0
votes

I am new to Kafka and think I am missing something on how partition queues get balanced on a topic

We have 5 partitions and 2 consumers on a topic. The topic has a null key so I assume Kafka randomly picks a new partition to add the new record to in a round robin fashion.

This would mean one consumer would be reading from 3 partitions and the other 2. If my assumption is right (that the records get evenly distrusted across partitions) the consumer with 3 partitions would be doing more work (1.5x more). This could lead to one consumer doing nothing while the other keeps working hard.

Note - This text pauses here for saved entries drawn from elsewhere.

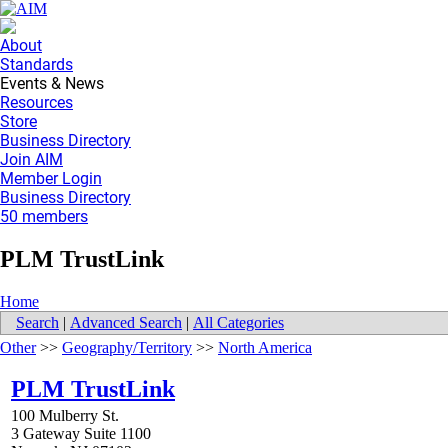
About
Standards
Events & News
Resources
Store
Business Directory
Join AIM
Member Login
Business Directory
50 members
PLM TrustLink
Home
Search
|
Advanced Search
|
All Categories
Other
>>
Geography/Territory
>>
North America
PLM TrustLink
100 Mulberry St.
3 Gateway Suite 1100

I think you should have an even divisible number of partitions to consumers.

Am I missing something?

4

4 Answers

2
votes

The unit of parallelism in consuming Kafka messages is the partition. The routine scenario for consuming Kafka messages is getting messages using a data stream processing engine like Apache Flink, Spark, and Storm that all of them distributed processing on CPU cores. The rule is the maximum level of parallelism for each consumer group can be the number of partitions. Each consumer instance of a consumer group (say CPU cores) can consume one or more partitions and on the other hand, each partition can be consumed by just one consumer instance of each consumer group.

  • If you have more CPU core than the number of partitions, some of them will be idle.
  • If you have less CPU core than the number of partitions, some of them will consume more than one partitions.
  • And the optimized case is when the number of CPU cores and Kafka partitions are equal.

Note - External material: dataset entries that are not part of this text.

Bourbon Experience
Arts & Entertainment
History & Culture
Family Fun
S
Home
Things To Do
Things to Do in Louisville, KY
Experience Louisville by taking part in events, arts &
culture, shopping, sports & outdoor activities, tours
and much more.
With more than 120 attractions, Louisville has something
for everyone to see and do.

The image can describe all well: enter image description here

0
votes

If my assumption is right (that the records get evenly distributed across partitions) the consumer with 3 partitions would be doing more work (1.5x more). This could lead to one consumer doing nothing while the other keeps working hard.

Why would one consumer do nothing? It would still process records from those 2 partitions [assuming of course, that both the consumers are in same group]

I think you should have an even divisible number of partitions to consumers.

Yes, that's right. For maximum parallelism, you can have as many number of consumers, as the #partitions, e.g. in your case 5 consumers would give you max parallelism.

0
votes

Your understanding is correct. May be there is data skew. You can check how many records are there in each partition by using offset checker or other tool.

0
votes

There is an assumption built into your understanding that each partition has exactly the same throughput. For most applications, though, that may or may not be true. If you set up your keying/partitioning right, then the partitions should hopefully be close to equal, especially with a large and diverse keyspace if you average them out over a large period of time. But in a more practical, realistic sense, you'll probably have some skew at any given time anyway, and your stream processing setup will need to tolerate that. So having one more partition assigned to a particular consumer is probably not going to make a big difference.